Bundesregierung sieht keinen Handlungsbedarf

Bei Zoloft® habe der Hersteller bei Zulassung alle relevanten Wirksamkeits- und Sicherheitsdaten vorlegt, erklärt das BMG. Sie verweist außerdem darauf, dass geprüft werde, ob es einen kausalen Zusammenhang zwischen Nebenwirkungen und Arzneimittel gebe. „Im vorliegenden Fall können bereits die Grunderkrankung oder auch Begleiterkrankungen Ursachen suizidaler Ereignisse sein“, heißt es in der Antwort auf die Linken-Anfrage.

Die Zulassung des Arzneimittels Fluctin® im Jahr 1990 beinhaltete auch Hinweise auf die Notwendigkeit, bestimmte Patientengruppen zu Beginn der Behandlung wegen eines möglicherweise erhöhten Suizidrisikos ärztlich zu überwachen, betont die Bundesregierung. Außerdem solle – wenn nötig – eine begleitende Anwendung eines beruhigenden Arzneimittels eingeleitet werden.

„Quantitativ ergeben sich aktuell aus den Meldungen des Spontanmeldesystems zu Suiziden, Suizidversuchen, suizidalen Gedanken oder suizidalem Verhalten weder aus Deutschland noch auf europäischer Ebene Hinweise auf einen Anstieg der Meldungszahlen“, erklärt die Bundesregierung. „Für alle im Verkehr befindlichen Arzneimittel aus der Gruppe der SSRI ist das Nutzen-Risiko-Verhältnis nach derzeitigem Kenntnisstand weiterhin positiv.“ Teilweise identifizierte Risiken, wie das Risiko der Suizidalität, hätten die Behörden durch Ergänzungen der Packungsbeilage und Fachinformation begegnet. „Anhaltspunkte für die zu treffenden Maßnahmen nach § 30 AMG, d. h. Rücknahme, Widerruf oder Ruhen der Zulassung, waren und sind derzeit nicht ersichtlich“, schreibt die Regierung.

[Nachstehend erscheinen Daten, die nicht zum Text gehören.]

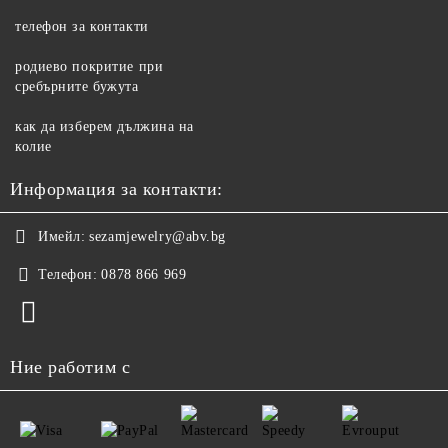
телефон за контакти
родиево покритие при
сребърните бужута
как да изберем дължина на
колие
Информация за контакти:
Имейл:
sezamjewelry@abv.bg
Телефон:
0878 866 969
Ние работим с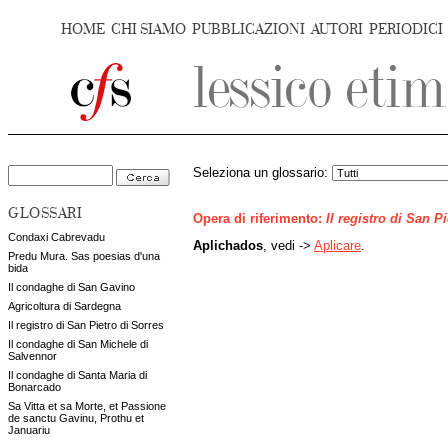
HOME
CHI SIAMO
PUBBLICAZIONI
AUTORI
PERIODICI
Seleziona un glossario:
GLOSSARI
Opera di riferimento:
Il registro di San P
Condaxi Cabrevadu
Aplichados
, vedi ->
Aplicare
.
Predu Mura. Sas poesias d'una
bida
Il condaghe di San Gavino
Agricoltura di Sardegna
Il registro di San Pietro di Sorres
Il condaghe di San Michele di
Salvennor
Il condaghe di Santa Maria di
Bonarcado
Sa Vitta et sa Morte, et Passione
de sanctu Gavinu, Prothu et
Januariu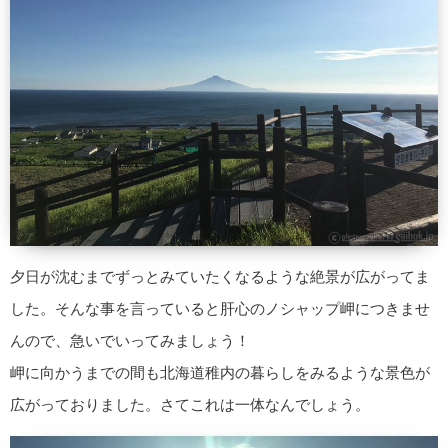
夕日が沈むまでずっとみていたくなるような絶景が広がってま
した。そんな事を言っていると肝心のノシャップ岬につきませ
んので、急いでいってみましょう！
岬に向かうまでの間も北海道稚内の暮らしをみるような景色が
広がっておりました。さてこれは一体なんでしょう。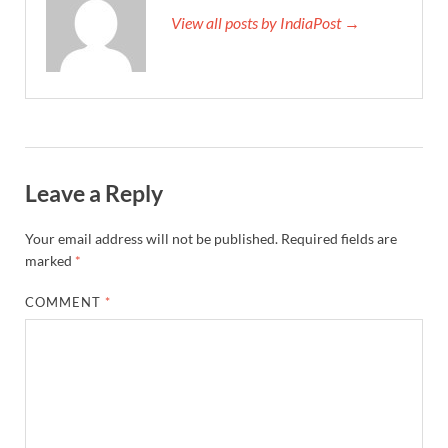
Union Budget Update: केंद्रीय बजट उत्तर प्रदेश के वि
View all posts by IndiaPost →
Job Scheme For Youth: धामी सरकार ने प्रति माह औसत
YEIDA Emerges: यीडा बना मेडिकल डिवाइस मैन्युफैक्चरिंग
House of Himalayas: हाउस आफ हिमालयाज बिक्री का आंक
Star Infomatic: बजट 2026–27 से भारत की डिजिटल और व
Leave a Reply
Benefits of Peanuts: सर्दियों में कितनी मूंगफली एक दिन म
Your email address will not be published.
Required fields are
Sapne Me Aag Dekhna: सपने में आग देखना का मतलब क्य
marked
*
Budget Day: वित्त मंत्री निर्मला सीतारमण वाराणसी और पट
COMMENT
*
Budget 2026: वित्त मंत्री निर्मला सीतारमण पेश कर रही है 
Ajit Pawar Death: महाराष्ट्र के उपमुख्यमंत्री अजित पवार 
भारत पर्व में उत्तराखण्ड की झांकी ‘आत्मनिर्भर उत्तराखण्ड’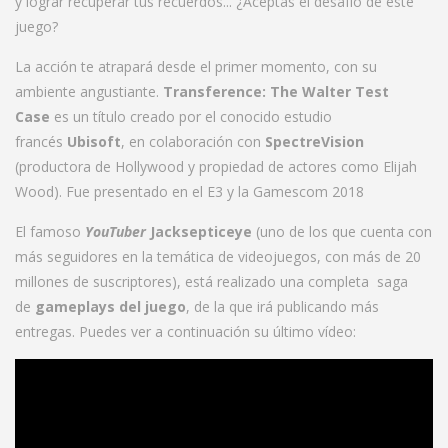
y lograr recuperar tus recuerdos... ¿Aceptas el desafío de éste
juego?
La acción te atrapará desde el primer momento, con su
ambiente angustiante.
Transference: The Walter Test
Case
es un título creado por el conocido estudio
francés
Ubisoft
, en colaboración con
SpectreVision
(productora de Hollywood y propiedad de actores como Elijah
Wood). Fue presentado en el E3 y la Gamescom 2018
El famoso
YouTuber
Jacksepticeye
(uno de los que cuenta con
más seguidores en la temática de videojuegos, con más de 20
millones de suscriptores), está realizado una completa saga
de
gameplays del juego
, de la que irá publicando más
entregas. Puedes ver a continuación su último vídeo: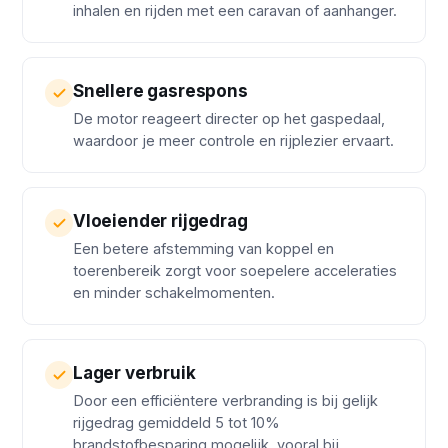
inhalen en rijden met een caravan of aanhanger.
Snellere gasrespons
De motor reageert directer op het gaspedaal,
waardoor je meer controle en rijplezier ervaart.
Vloeiender rijgedrag
Een betere afstemming van koppel en
toerenbereik zorgt voor soepelere acceleraties
en minder schakelmomenten.
Lager verbruik
Door een efficiëntere verbranding is bij gelijk
rijgedrag gemiddeld 5 tot 10%
brandstofbesparing mogelijk, vooral bij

Laut Linken-Politikerin weicht die Regierung teils „komplett aus“

Doch die Linken-Politikerin Kathrin Vogler hat als Reaktion auf die BMG-Antwort weiterhin „extreme Zweifel“ am Zulassungsverfahren, wie sie gegenüber DAZ.online sagt. Dies betrifft insbesondere auch Kritik an möglichen Interessenskonflikten des BfArM-Präsidenten Karl Broich: Mehrere Fragen hierzu beantwortete die Regierung nicht ähnlich ausführlich wie andere Punkte, sondern mit einer allgemeinen Stellungnahme. „Über die Rücknahme, den Widerruf oder das befristete Ruhen einer Zulassung wird gemäß den gesetzlichen Vorgaben entschieden“, hieß es – und dass die Bundesoberbehörden sicherstellen, dass es keine unzulässige Beeinflussung gebe.

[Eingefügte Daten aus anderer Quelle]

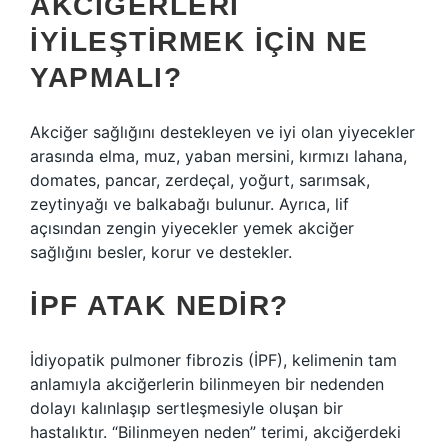
AKCIĞERLERI
IYILEŞTIRMEK IÇIN NE
YAPMALI?
Akciğer sağlığını destekleyen ve iyi olan yiyecekler
arasında elma, muz, yaban mersini, kırmızı lahana,
domates, pancar, zerdeçal, yoğurt, sarımsak,
zeytinyağı ve balkabağı bulunur. Ayrıca, lif
açısından zengin yiyecekler yemek akciğer
sağlığını besler, korur ve destekler.
İPF ATAK NEDIR?
İdiyopatik pulmoner fibrozis (İPF), kelimenin tam
anlamıyla akciğerlerin bilinmeyen bir nedenden
dolayı kalınlaşıp sertleşmesiyle oluşan bir
hastalıktır. “Bilinmeyen neden” terimi, akciğerdeki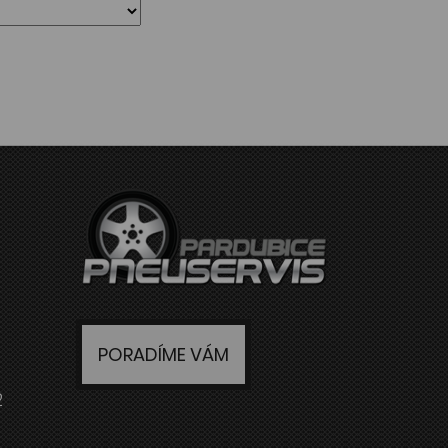
PORADÍME VÁM
2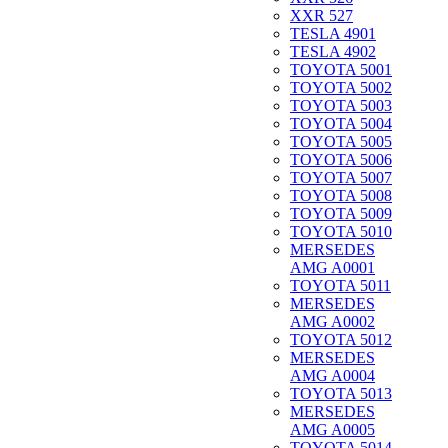
XXR 527
TESLA 4901
TESLA 4902
TOYOTA 5001
TOYOTA 5002
TOYOTA 5003
TOYOTA 5004
TOYOTA 5005
TOYOTA 5006
TOYOTA 5007
TOYOTA 5008
TOYOTA 5009
TOYOTA 5010
MERSEDES
AMG A0001
TOYOTA 5011
MERSEDES
AMG A0002
TOYOTA 5012
MERSEDES
AMG A0004
TOYOTA 5013
MERSEDES
AMG A0005
TOYOTA 5014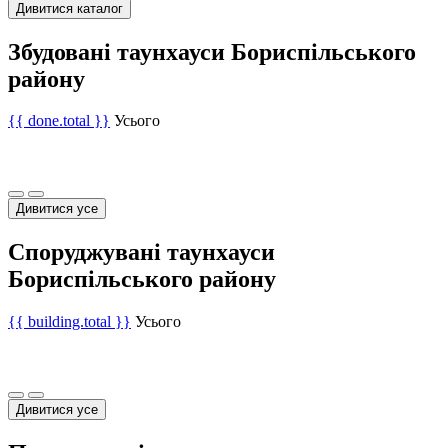
Дивитися каталог
Збудовані таунхауси Бориспільського
району
{{ done.total }}
Усього
Дивитися усе
Споруджувані таунхауси
Бориспільського району
{{ building.total }}
Усього
Дивитися усе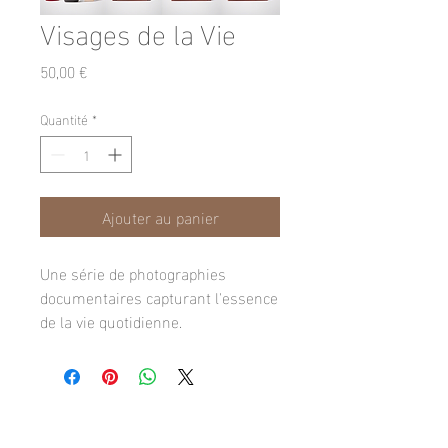
Visages de la Vie
Prix
50,00 €
Quantité
*
Ajouter au panier
Une série de photographies 
documentaires capturant l'essence 
de la vie quotidienne.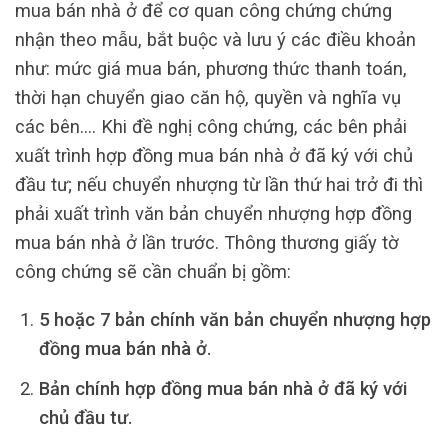
mua bán nhà ở để cơ quan công chứng chứng
nhận theo mẫu, bắt buộc và lưu ý các điều khoản
như: mức giá mua bán, phương thức thanh toán,
thời hạn chuyển giao căn hộ, quyền và nghĩa vụ
các bên…. Khi đề nghị công chứng, các bên phải
xuất trình hợp đồng mua bán nhà ở đã ký với chủ
đầu tư; nếu chuyển nhượng từ lần thứ hai trở đi thì
phải xuất trình văn bản chuyển nhượng hợp đồng
mua bán nhà ở lần trước. Thông thương giấy tờ
công chứng sẽ cần chuẩn bị gồm:
5 hoặc 7 bản chính văn bản chuyển nhượng hợp
đồng mua bán nhà ở.
Bản chính hợp đồng mua bán nhà ở đã ký với
chủ đầu tư.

„Bei allen, auch konkreten Fragen zu Positionen und Veröffentlichungen des heutigen Präsidenten des Bundesinstituts für Arzneimittel zum Thema SSRI-Antidepressiva weicht die Bundesregierung komplett aus“, bemängelt Vogler. Auch von „unzulässigen Kontakten“ einiger Mitglieder der Zulassungskommissionen zur Industrie wolle die Bundesregierung nichts wissen. „Statt auch kritische Daten zur Kenntnis zu nehmen, stellt sich die Bundesregierung schützend vor die Pharmakonzerne“, erklärt die Linken-Politikerin. Für sie ist es ein Anreiz, am Thema dranzubleiben.

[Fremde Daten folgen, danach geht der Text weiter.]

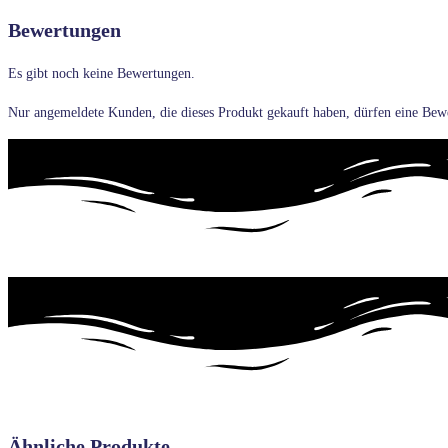
Bewertungen
Es gibt noch keine Bewertungen.
Nur angemeldete Kunden, die dieses Produkt gekauft haben, dürfen eine Bew
Ähnliche Produkte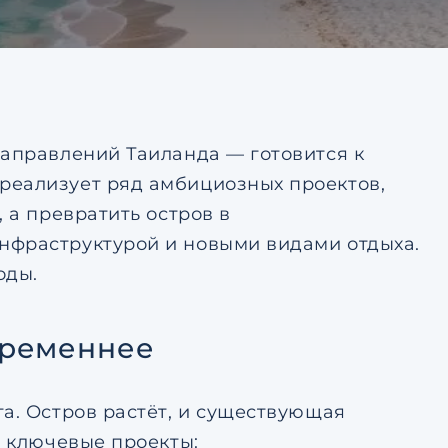
тке
Ответить на почту
авление
ьским
тке
направлений Таиланда — готовится к
реализует ряд амбициозных проектов,
 а превратить остров в
нфраструктурой и новыми видами отдыха.
оды.
временнее
а. Остров растёт, и существующая
т ключевые проекты: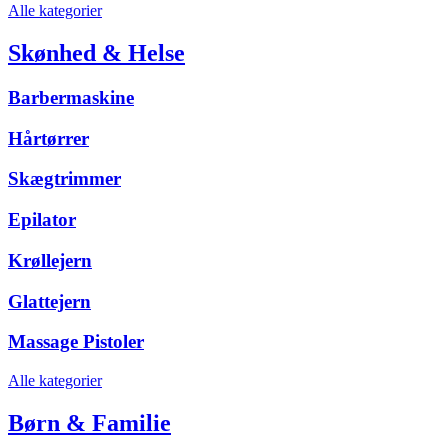
Alle kategorier
Skønhed & Helse
Barbermaskine
Hårtørrer
Skægtrimmer
Epilator
Krøllejern
Glattejern
Massage Pistoler
Alle kategorier
Børn & Familie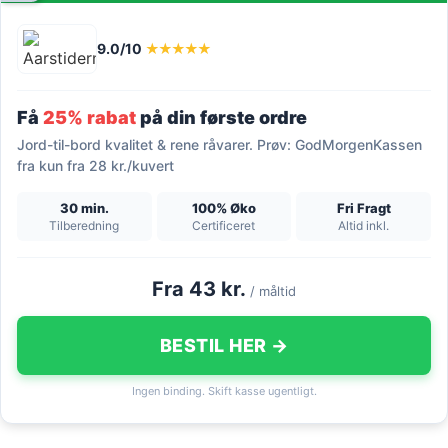
9.0/10
★★★★★
Få
25% rabat
på din første ordre
Jord-til-bord kvalitet & rene råvarer. Prøv: GodMorgenKassen
fra kun fra 28 kr./kuvert
30 min.
100% Øko
Fri Fragt
Tilberedning
Certificeret
Altid inkl.
Fra 43 kr.
/ måltid
BESTIL HER →
Ingen binding. Skift kasse ugentligt.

Das BfArM wollte auf Nachfrage von DAZ.online zu den Vorwürfen, die sich aus der Anfrage der Linken ergeben, keine Stellung nehmen. „Die von Ihnen angesprochene Beantwortung der Kleinen Anfrage enthält bereits zu allen angefragten Aspekten Informationen“, erklärte ein Sprecher mit Bezug auf die Antwort der Bundesregierung.